→ **RECORD EXTRACTS**:
▼

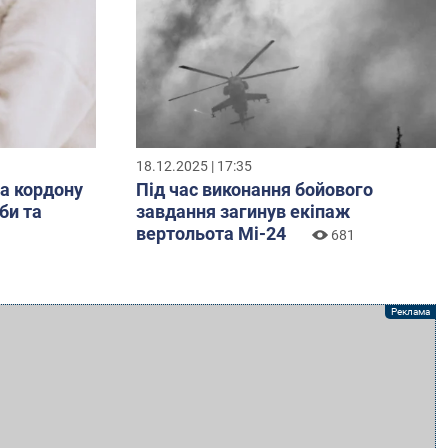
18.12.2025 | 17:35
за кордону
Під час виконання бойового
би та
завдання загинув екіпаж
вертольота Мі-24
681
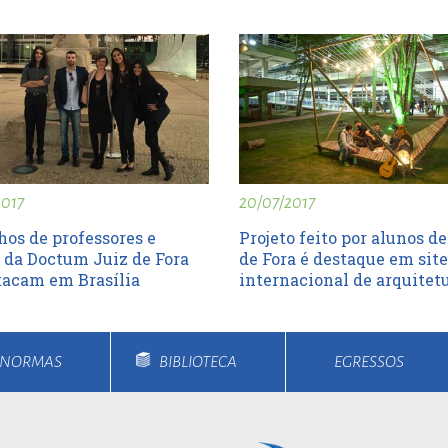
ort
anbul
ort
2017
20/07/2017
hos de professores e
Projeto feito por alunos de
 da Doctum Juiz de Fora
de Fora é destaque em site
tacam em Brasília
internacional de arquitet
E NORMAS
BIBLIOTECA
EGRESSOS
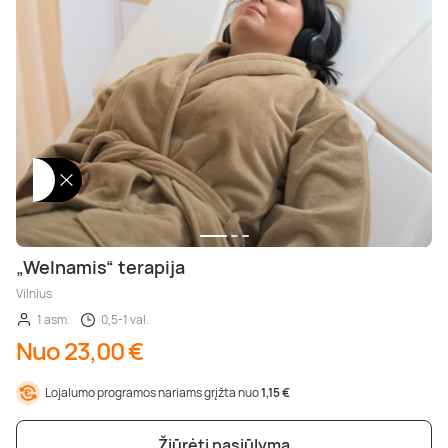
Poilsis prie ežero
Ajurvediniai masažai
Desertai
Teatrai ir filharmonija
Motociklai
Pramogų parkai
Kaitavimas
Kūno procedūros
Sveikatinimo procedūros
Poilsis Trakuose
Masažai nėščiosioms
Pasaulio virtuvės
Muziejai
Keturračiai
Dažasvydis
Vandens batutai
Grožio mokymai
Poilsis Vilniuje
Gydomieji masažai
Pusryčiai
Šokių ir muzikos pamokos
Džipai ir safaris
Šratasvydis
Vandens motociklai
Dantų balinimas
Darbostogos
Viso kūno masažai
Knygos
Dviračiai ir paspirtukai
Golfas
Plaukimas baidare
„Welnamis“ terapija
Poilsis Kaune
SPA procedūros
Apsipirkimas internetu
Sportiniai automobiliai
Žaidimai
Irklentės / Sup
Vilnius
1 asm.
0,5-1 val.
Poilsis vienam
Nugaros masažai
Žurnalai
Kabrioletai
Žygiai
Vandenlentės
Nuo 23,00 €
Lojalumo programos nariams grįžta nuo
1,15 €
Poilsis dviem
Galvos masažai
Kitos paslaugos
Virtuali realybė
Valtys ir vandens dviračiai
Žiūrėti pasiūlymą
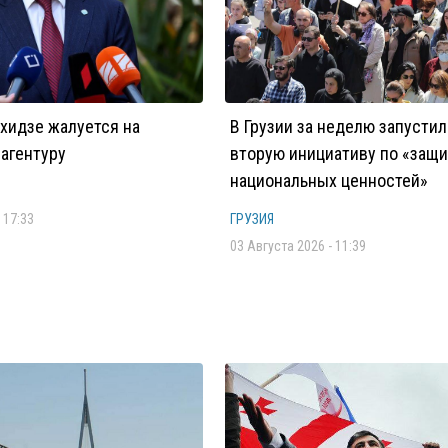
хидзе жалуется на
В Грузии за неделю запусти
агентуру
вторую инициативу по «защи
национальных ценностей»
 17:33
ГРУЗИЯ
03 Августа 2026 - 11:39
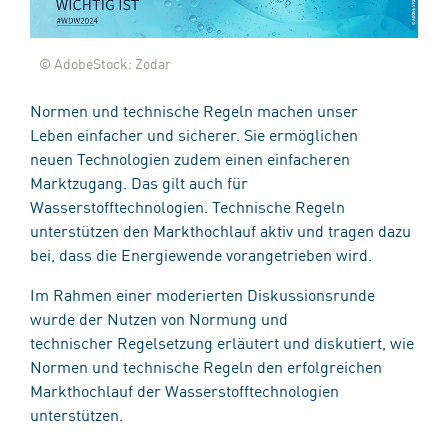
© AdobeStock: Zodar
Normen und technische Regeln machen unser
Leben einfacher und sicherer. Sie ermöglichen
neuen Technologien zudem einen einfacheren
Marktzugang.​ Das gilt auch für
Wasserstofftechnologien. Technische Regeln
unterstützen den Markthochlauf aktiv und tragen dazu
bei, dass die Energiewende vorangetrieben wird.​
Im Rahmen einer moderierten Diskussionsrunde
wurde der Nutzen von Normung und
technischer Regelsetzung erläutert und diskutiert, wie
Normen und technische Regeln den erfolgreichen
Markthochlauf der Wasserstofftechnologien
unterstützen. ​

▲

→ **TASK PROMPT**: Output the lines of the records above exactly as they appear, from the line containing "Masažai nėščiosioms" through the line containing "Darbostogos".

→ **ANSWER AREA**:
Masažai nėščiosioms
Pasaulio virtuvės
Muziejai
Keturračiai
Dažasvydis
Vandens batutai
Grožio mokymai
Poilsis Vilniuje
Gydomieji masažai
Pusryčiai
Šokių ir muzikos pamokos
Džipai ir safaris
Šratasvydis
Vandens motociklai
Dantų balinimas
Darbostogos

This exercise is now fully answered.